In Shelf Drilling Ron Tappmeyer Ltd. (Supra), the question before the Supreme Court was regarding the applicable limitation for passing an order of assessment in cases involving an "eligible assessee", where effect is required to be given to an order of Appellate Tribunal, High Court or the Supreme Court. In other words, the question before the Supreme Court was whether the limitation under Section 144C of the Income-tax Act, 1961 ("IT Act"), for completion of the Dispute Resolution process, is subsumed within or stands excluded from the limitation under section 153 of the IT Act, for passing an order of assessment. The Division Bench of the Supreme Court has rendered a split view. Both the views are discussed hereinafter, albeit briefly. Before dwelling into the divergent views on the legal issue involved, it would be relevant to summarise the relevant provisions of the IT Act.

Section 143 of the IT Act states that when a Return of Income is filed and processed, it results in an order of assessment being passed by an Assessing Officer ("AO"). Section 143 deals with an order of assessment in cases involving ordinary assessees, which is required to conform to the timelines under section 153. Section 153(3) sets out the limitation for finalising fresh assessment as a result of setting aside or cancelling an assessment, viz.,12 months from the end of the Financial Year in which order is received by the Commissioner. Section 153(4) states that in the event a reference to a Transfer Pricing Officer is made, then, the period of limitation available for completion of assessment shall stand extended by 12 months.

Parallelly, Section 144C of the IT Act deals with reference to the Dispute Resolution Panel ("DRP"), in cases involving an "eligible assessee", as identified under Section 144C(15). Therefore, both Sections 143 and 144C deal with passing an order of assessment, depending on the category of assessee involved. Section 144C(1) states that an AO shall, notwithstanding anything contrary contained in the IT Act, forward a draft of the proposed order of assessment to an eligible assessee. Section 144C(2) grants the eligible assessee a period of 30 days to either accept the variations proposed by the AO, or to file its objections against the same before the DRP and the AO. Section 144C(3) requires the AO to complete the assessment on the basis of the draft of the proposed order of assessment, in the event the eligible assessee intimates the AO of its acceptance of the variations, or in the event no objections are preferred within the prescribed time. Section 144C(4) states that the AO shall, notwithstanding anything contained in Section 153, pass an order of assessment under Section 144C(3), within 1 month from the end of the month in which acceptance is received, or within 1 month from the end of the month in which the period available for preferring objections under Section 144C(2) expires. Sections 144C(5) to 144C(7) and 144C(9) require the DRP, in the event objections are received by it, to issue directions as it deems fit, to enable the AO to complete assessment.
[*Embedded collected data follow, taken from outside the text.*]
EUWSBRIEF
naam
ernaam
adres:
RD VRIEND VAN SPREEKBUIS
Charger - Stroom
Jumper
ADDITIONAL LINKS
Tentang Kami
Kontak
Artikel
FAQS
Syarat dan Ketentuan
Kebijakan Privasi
Section 144C(8) empowers the AO to confirm, reduce or enhance the variations proposed in the draft of the proposed order of assessment. As per Sections 144C(10) and 144C(13), every direction issued by the DRP is binding on the AO, who shall, in conformity with the said directions, complete, notwithstanding anything contrary contained in Section 153, the assessment, within a period of 1 month from the end of the month in which such direction is issued. Section 144C(12) caps the time period for issuance of directions by the DRP at 9 months from the end of the month in which the draft of the proposed order of assessment is forwarded to the eligible assessee. In terms of the above construct, an AO has only 30 days to pass an order of assessment, irrespective of whether a draft of an order of assessment is accepted, or the DRP issues directions in the face of any objections raised.
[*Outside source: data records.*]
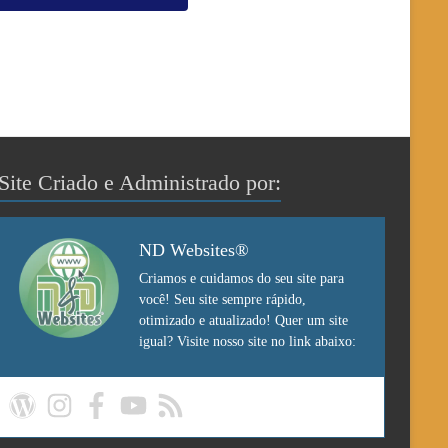
Site Criado e Administrado por:
ND Websites®
Criamos e cuidamos do seu site para
você! Seu site sempre rápido,
otimizado e atualizado! Quer um site
igual? Visite nosso site no link abaixo:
It is undisputed that the assessees before the Supreme Court are eligible assessees, on whom Section 144C of the IT Act apply. Further, that even though the AO passed orders of assessment prior to the expiry of 30 days from the date of receipt of the directions issued by the DRP, but nonetheless, s/he breached the limitation prescribed under Section 153(3). On the said facts, High Courts concluded that Sections 144C and 153 are mutually exclusive, inasmuch as Section 153 provides for an outer timeline within which an order of assessment has to be passed, after concluding the entire Dispute Resolution process. The Revenue Department's Special Leave Petitions against the said conclusion of the High Courts were admitted and ultimately, while adjudicating the appeals, the Supreme Court rendered a split view, discussed hereinafter.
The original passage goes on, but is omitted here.